WHAT THE EXERCISE ASKS :: Please copy every line of the data in which the string "adaptation" appears.

(Collected data)
-------------------------

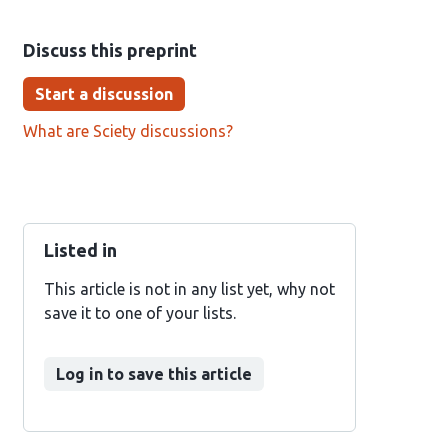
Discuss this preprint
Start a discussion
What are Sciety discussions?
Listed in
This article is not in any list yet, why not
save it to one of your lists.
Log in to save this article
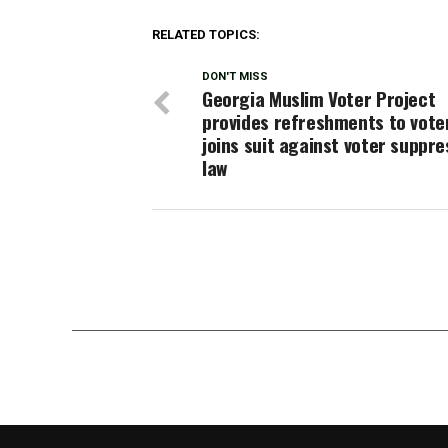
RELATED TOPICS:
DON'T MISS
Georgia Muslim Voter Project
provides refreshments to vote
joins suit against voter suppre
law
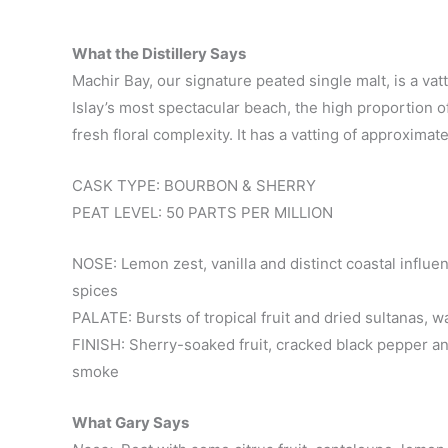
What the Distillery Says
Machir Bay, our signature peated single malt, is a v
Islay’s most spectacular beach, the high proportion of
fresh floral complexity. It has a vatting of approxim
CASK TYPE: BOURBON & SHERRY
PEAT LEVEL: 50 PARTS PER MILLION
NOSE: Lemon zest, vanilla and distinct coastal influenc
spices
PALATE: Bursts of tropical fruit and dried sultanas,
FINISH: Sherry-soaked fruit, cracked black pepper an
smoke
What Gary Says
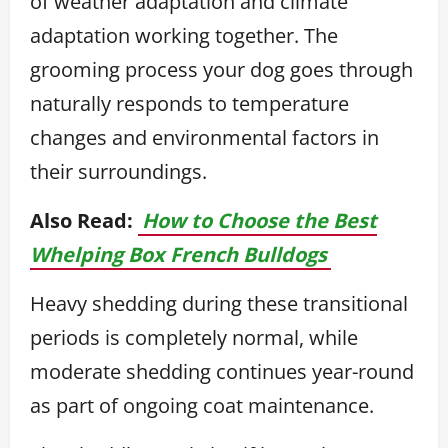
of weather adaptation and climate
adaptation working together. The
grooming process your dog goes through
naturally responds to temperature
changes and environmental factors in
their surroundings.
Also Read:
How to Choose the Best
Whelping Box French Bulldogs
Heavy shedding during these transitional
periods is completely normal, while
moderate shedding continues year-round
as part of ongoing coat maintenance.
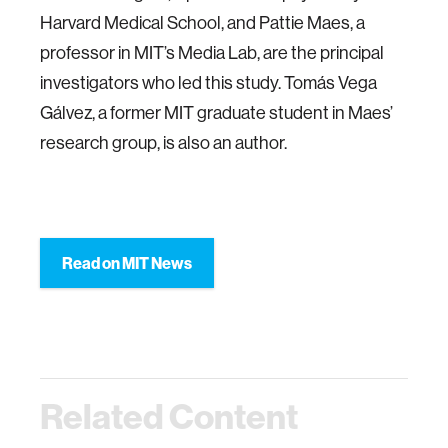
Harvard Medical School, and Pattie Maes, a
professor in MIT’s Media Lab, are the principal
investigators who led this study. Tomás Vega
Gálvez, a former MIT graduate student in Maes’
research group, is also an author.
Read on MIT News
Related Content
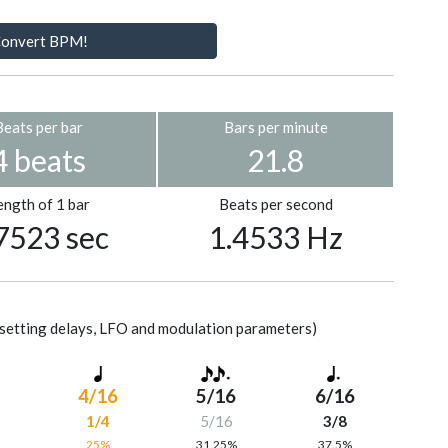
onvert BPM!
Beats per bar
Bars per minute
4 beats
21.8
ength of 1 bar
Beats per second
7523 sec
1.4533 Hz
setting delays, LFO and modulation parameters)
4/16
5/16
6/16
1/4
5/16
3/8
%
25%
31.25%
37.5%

-------------------------

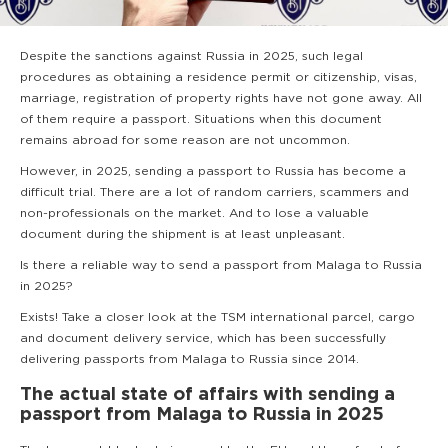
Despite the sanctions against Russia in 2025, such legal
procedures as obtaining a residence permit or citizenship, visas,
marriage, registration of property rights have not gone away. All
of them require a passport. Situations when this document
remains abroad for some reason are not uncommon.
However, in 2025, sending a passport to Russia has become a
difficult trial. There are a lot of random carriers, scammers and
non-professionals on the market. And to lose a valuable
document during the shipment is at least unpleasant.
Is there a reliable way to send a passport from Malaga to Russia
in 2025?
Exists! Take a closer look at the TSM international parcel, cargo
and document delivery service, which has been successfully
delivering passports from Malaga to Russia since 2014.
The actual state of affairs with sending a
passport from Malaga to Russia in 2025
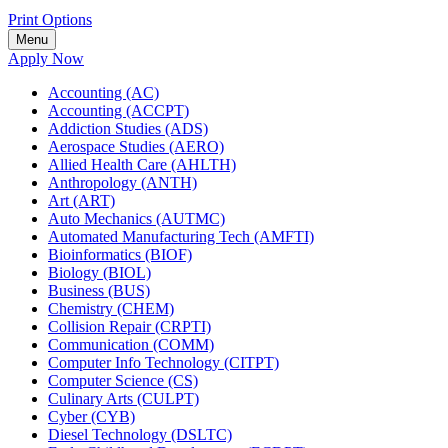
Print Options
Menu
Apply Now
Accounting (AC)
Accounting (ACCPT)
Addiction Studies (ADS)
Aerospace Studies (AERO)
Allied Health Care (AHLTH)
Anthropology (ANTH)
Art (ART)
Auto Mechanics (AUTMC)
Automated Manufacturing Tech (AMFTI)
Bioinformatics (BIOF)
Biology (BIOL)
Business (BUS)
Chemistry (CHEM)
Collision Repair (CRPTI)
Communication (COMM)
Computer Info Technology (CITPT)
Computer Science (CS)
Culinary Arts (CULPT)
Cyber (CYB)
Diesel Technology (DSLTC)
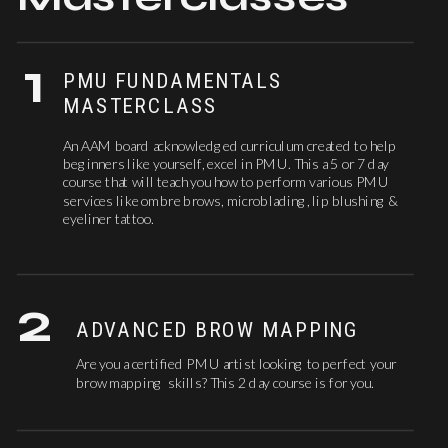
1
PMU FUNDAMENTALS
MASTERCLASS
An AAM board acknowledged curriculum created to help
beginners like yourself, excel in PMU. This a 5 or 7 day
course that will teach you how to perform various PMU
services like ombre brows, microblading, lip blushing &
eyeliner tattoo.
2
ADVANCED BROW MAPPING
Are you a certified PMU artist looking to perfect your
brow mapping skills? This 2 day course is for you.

-------------------------

SOLUTION TO THE EXERCISE ::
of weather adaptation and climate
adaptation working together. The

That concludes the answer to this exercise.